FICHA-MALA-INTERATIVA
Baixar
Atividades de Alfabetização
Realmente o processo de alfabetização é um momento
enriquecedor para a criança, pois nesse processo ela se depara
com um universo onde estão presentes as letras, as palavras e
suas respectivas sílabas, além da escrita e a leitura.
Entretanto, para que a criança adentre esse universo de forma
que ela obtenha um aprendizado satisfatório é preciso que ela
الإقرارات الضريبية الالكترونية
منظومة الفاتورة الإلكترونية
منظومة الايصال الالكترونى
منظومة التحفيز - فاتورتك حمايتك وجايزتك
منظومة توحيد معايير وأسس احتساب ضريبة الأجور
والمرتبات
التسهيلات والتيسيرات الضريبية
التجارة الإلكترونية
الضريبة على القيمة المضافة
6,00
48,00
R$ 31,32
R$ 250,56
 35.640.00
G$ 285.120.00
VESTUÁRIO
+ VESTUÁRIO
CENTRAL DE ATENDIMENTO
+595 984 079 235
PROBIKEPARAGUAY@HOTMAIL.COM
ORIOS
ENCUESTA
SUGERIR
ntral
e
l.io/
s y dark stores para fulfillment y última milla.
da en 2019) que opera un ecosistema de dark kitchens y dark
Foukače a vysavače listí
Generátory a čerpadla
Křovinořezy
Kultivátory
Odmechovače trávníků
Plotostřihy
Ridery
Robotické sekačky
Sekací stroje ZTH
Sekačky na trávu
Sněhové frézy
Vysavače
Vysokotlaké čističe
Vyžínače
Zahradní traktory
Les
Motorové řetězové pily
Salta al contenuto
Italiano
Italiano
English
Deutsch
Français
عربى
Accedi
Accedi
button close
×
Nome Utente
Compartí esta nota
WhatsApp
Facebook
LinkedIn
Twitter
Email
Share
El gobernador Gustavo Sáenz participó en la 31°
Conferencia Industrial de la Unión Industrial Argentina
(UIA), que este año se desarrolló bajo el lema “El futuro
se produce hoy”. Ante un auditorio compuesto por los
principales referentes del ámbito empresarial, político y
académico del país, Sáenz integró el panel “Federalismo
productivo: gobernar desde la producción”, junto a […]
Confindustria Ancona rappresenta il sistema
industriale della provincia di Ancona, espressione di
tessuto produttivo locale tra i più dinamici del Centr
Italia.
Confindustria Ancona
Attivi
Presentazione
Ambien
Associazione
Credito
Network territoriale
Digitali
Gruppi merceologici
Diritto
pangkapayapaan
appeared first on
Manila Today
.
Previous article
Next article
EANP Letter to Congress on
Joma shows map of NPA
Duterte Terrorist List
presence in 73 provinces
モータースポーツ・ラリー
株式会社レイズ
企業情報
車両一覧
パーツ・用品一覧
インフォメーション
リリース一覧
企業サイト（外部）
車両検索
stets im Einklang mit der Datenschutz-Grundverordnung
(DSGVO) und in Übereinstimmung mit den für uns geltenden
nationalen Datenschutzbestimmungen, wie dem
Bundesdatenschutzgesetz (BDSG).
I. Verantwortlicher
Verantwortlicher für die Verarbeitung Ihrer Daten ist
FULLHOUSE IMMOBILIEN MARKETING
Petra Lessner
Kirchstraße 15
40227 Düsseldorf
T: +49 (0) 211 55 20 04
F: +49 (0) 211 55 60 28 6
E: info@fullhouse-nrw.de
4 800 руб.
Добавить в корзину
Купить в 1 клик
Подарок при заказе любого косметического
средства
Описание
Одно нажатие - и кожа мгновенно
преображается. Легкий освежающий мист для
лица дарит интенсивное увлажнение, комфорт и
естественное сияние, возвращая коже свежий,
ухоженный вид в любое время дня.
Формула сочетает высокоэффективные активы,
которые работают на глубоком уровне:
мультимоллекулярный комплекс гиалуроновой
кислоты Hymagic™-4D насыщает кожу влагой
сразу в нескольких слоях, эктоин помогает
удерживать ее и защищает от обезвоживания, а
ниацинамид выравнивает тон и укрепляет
::::
Output the lines above exactly, but only those between the line holding "Gruppi merceologici" and the line holding "(DSGVO) und in", inclusive.

Gruppi merceologici
Diritto
pangkapayapaan
appeared first on
Manila Today
.
Previous article
Next article
EANP Letter to Congress on
Joma shows map of NPA
Duterte Terrorist List
presence in 73 provinces
モータースポーツ・ラリー
株式会社レイズ
企業情報
車両一覧
パーツ・用品一覧
インフォメーション
リリース一覧
企業サイト（外部）
車両検索
stets im Einklang mit der Datenschutz-Grundverordnung
(DSGVO) und in Übereinstimmung mit den für uns geltenden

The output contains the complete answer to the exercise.